Results: All chatbots showed median accuracy ranging from "more correct than incorrect" to "completely correct," with no significant performance differences. The topics with the lowest scores were "treatment and prognosis" for ChatGPT and Perplexity and "diagnosis" for Gemini. Gemini responses were significantly less complete compared to ChatGPT and Perplexity, with median completeness scores for ChatGPT and Perplexity ranging from "nearly complete" to "complete" and for Gemini ranging from "incomplete" to "nearly complete." All chatbots' responses required an advanced reading level, with Perplexity showing lower readability in five metrics.
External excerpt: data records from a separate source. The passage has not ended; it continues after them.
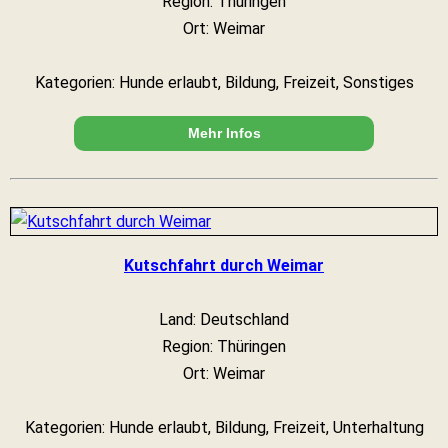
Region: Thüringen
Ort: Weimar
Kategorien: Hunde erlaubt, Bildung, Freizeit, Sonstiges
Mehr Infos
Kutschfahrt durch Weimar
Land: Deutschland
Region: Thüringen
Ort: Weimar
Kategorien: Hunde erlaubt, Bildung, Freizeit, Unterhaltung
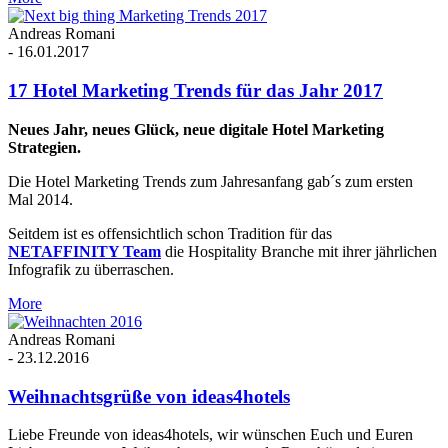
Andreas Romani
-
16.01.2017
17 Hotel Marketing Trends für das Jahr 2017
Neues Jahr, neues Glück, neue digitale Hotel Marketing
Strategien.
Die Hotel Marketing Trends zum Jahresanfang gab´s zum ersten
Mal 2014.
Seitdem ist es offensichtlich schon Tradition für das
NETAFFINITY Team
die Hospitality Branche mit ihrer jährlichen
Infografik zu überraschen.
More
Andreas Romani
-
23.12.2016
Weihnachtsgrüße von ideas4hotels
Liebe Freunde von ideas4hotels, wir wünschen Euch und Euren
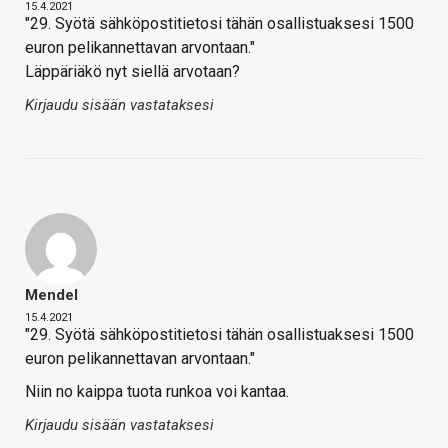
15.4.2021
"29. Syötä sähköpostitietosi tähän osallistuaksesi 1500
euron pelikannettavan arvontaan."
Läppäriäkö nyt siellä arvotaan?
Kirjaudu sisään vastataksesi
Mendel
15.4.2021
"29. Syötä sähköpostitietosi tähän osallistuaksesi 1500
euron pelikannettavan arvontaan."
Niin no kaippa tuota runkoa voi kantaa.
Kirjaudu sisään vastataksesi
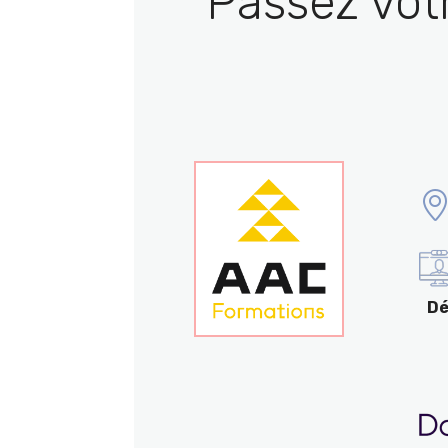
Passez vot
Dé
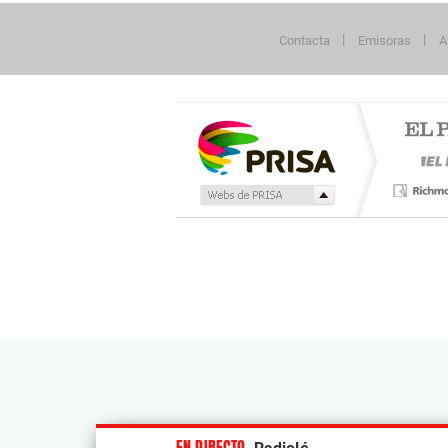
Contacta
Emisoras
A
Publicidad
EN DIRECTO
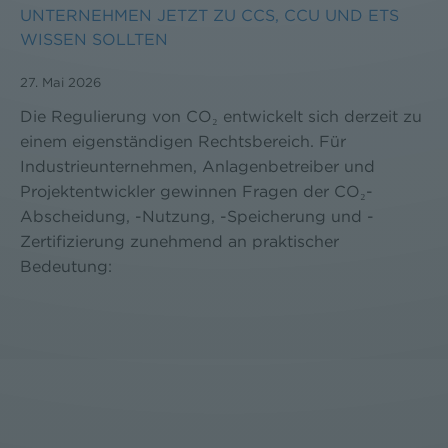
UNTERNEHMEN JETZT ZU CCS, CCU UND ETS
WISSEN SOLLTEN
27. Mai 2026
Die Regulierung von CO₂ entwickelt sich derzeit zu
einem eigenständigen Rechtsbereich. Für
Industrieunternehmen, Anlagenbetreiber und
Projektentwickler gewinnen Fragen der CO₂-
Abscheidung, -Nutzung, -Speicherung und -
Zertifizierung zunehmend an praktischer
Bedeutung:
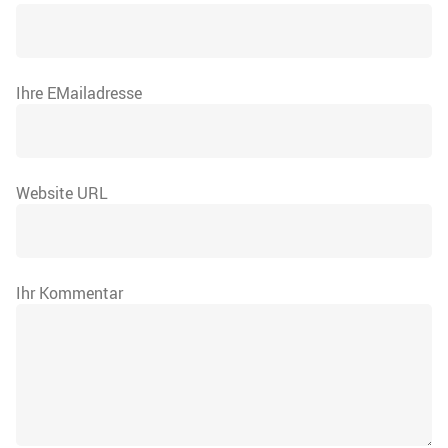
Ihre EMailadresse
Website URL
Ihr Kommentar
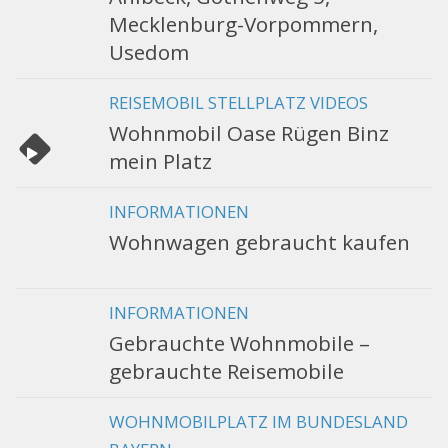
Mecklenburg-Vorpommern,
Usedom
REISEMOBIL STELLPLATZ VIDEOS
Wohnmobil Oase Rügen Binz
mein Platz
INFORMATIONEN
Wohnwagen gebraucht kaufen
INFORMATIONEN
Gebrauchte Wohnmobile –
gebrauchte Reisemobile
WOHNMOBILPLATZ IM BUNDESLAND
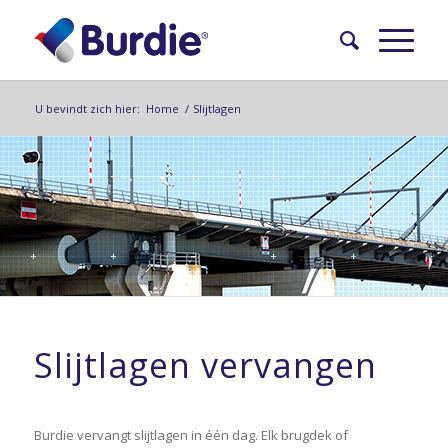
U bevindt zich hier:
Home
/
Slijtlagen
Slijtlagen vervangen
Burdie vervangt slijtlagen in één dag. Elk brugdek of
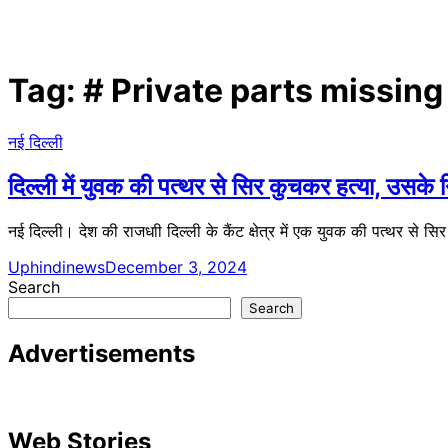
Tag:
# Private parts missing
नई दिल्ली
दिल्ली में युवक की पत्थर से सिर कुचकर हत्या, उसके 
नई दिल्ली। देश की राजधाी दिल्ली के कैंट क्षेत्र में एक युवक की प​त्थर से
Uphindinews
December 3, 2024
Search
Search
Advertisements
Web Stories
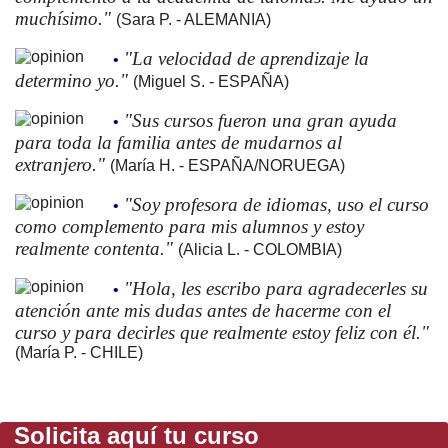
muchísimo."
(Sara P. - ALEMANIA)
"La velocidad de aprendizaje la
•
determino yo."
(Miguel S. - ESPAÑA)
"Sus cursos fueron una gran ayuda
•
para toda la familia antes de mudarnos al
extranjero."
(María H. - ESPAÑA/NORUEGA)
"Soy profesora de idiomas, uso el curso
•
como complemento para mis alumnos y estoy
realmente contenta."
(Alicia L. - COLOMBIA)
"Hola, les escribo para agradecerles su
•
atención ante mis dudas antes de hacerme con el
curso y para decirles que realmente estoy feliz con él."
(María P. - CHILE)
Solicita aquí tu curso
Conclusion: Our findings highlight the potential of AI chatbots to deliver mostly accurate responses to narcolepsy-related queries. However, these tools have limitations, including text accessibility, as the readability of the responses did not align with the recommended standards for health information. Therefore, their use should be integrated with appropriate guidance from healthcare professionals to avoid potential misunderstandings.

查看原文本刊更多论文

人工智能聊天机器人与嗜睡症：患者信息的是敌是友？

嗜睡症是一种罕见的睡眠障碍，临床表现复杂，可能影响患者的日常功能。人工智能已经成为医疗保健领域一个很有前途的工具，可能为患者提供有价值的支持。然而，其在特定医学领域的准确性仍未得到充分评估。本研究旨在评估和比较ChatGPT、Gemini和Perplexity对发作性睡病询问的回答的准确性、完整性和可读性。方法：横断面研究。选择了28个常见的患者问题并输入到三个聊天机器人中。回答由三位睡眠医生独立审查。准确性和完整性分别按照预先设定的5分制和3分制进行评定。使用六个经过验证的公式评估可读性。结果：所有聊天机器人的准确率中值范围从“比错误更正确”到“完全正确”，没有明显的性能差异。得分最低的话题是ChatGPT和Perplexity的“治疗和预后”，以及Gemini的“诊断”。与ChatGPT和Perplexity相比，双子座的回答明显不完整，ChatGPT和Perplexity的中位完整性评分从“几乎完成”到“完成”，双子座的评分从“不完整”到“几乎完成”。所有聊天机器人的回答都需要高级阅读水平，而Perplexity在五个指标上的可读性较低。结论：我们的研究结果突出了人工智能聊天机器人在回答嗜睡症相关问题方面的潜力。然而，这些工具有局限性，包括文本的可访问性，因为答复的可读性不符合卫生信息的建议标准。因此，它们的使用应与医疗保健专业人员的适当指导相结合，以避免潜在的误解。

本文章由计算机程序翻译，如有差异，请以英文原文为准。

求助全文

约1分钟内获得全文求助全文

来源期刊

European Neurology 医学-临床神经学

CiteScore

4.40

自引率

4.20%

发文量

审稿时长

4-8 weeks

期刊介绍： ''European Neurology'' publishes original papers, reviews and letters to the editor. Papers presented in this journal cover clinical aspects of diseases of the nervous system and muscles, as well as their neuropathological, biochemical, and electrophysiological basis. New diagnostic probes, pharmacological and surgical treatments are evaluated from clinical evidence and basic investigative studies. The journal also features original works and reviews on the history of neurology.